= Beginning of Section =

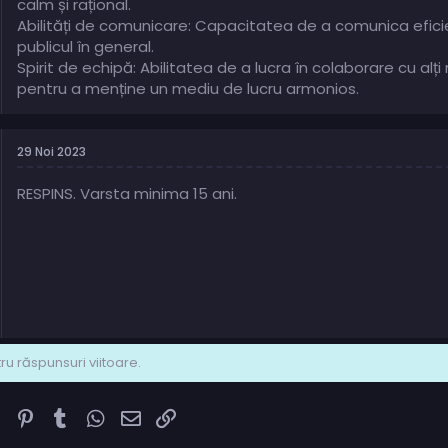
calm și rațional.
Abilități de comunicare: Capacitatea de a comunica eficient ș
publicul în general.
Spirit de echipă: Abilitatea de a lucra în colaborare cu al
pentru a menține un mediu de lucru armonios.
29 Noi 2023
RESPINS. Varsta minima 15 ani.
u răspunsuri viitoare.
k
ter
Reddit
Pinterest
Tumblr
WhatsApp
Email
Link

= End of Section =
= Beginning of Section =

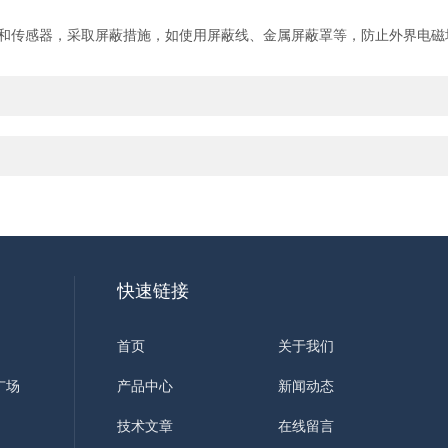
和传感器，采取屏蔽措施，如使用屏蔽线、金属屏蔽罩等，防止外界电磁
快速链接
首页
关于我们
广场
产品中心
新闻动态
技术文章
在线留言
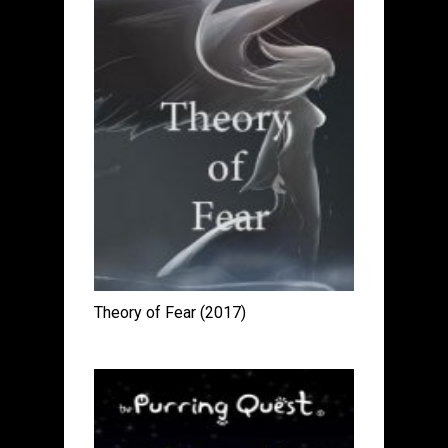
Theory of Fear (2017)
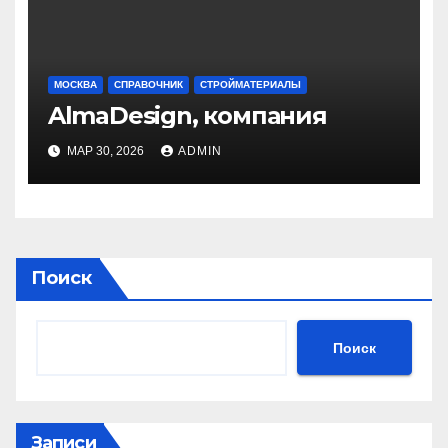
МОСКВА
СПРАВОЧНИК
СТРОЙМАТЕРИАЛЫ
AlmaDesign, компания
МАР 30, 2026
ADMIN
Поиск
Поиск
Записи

= End of Section =

- ASSIGNED TASK: Since only part of the listing is wanted, copy exactly the lines from the one holding "calm și rațional." to the one holding "RESPINS. Varsta minima 15 ani.", both included.

- WRITTEN RESPONSE:
calm și rațional.
Abilități de comunicare: Capacitatea de a comunica eficient ș
publicul în general.
Spirit de echipă: Abilitatea de a lucra în colaborare cu al
pentru a menține un mediu de lucru armonios.
29 Noi 2023
RESPINS. Varsta minima 15 ani.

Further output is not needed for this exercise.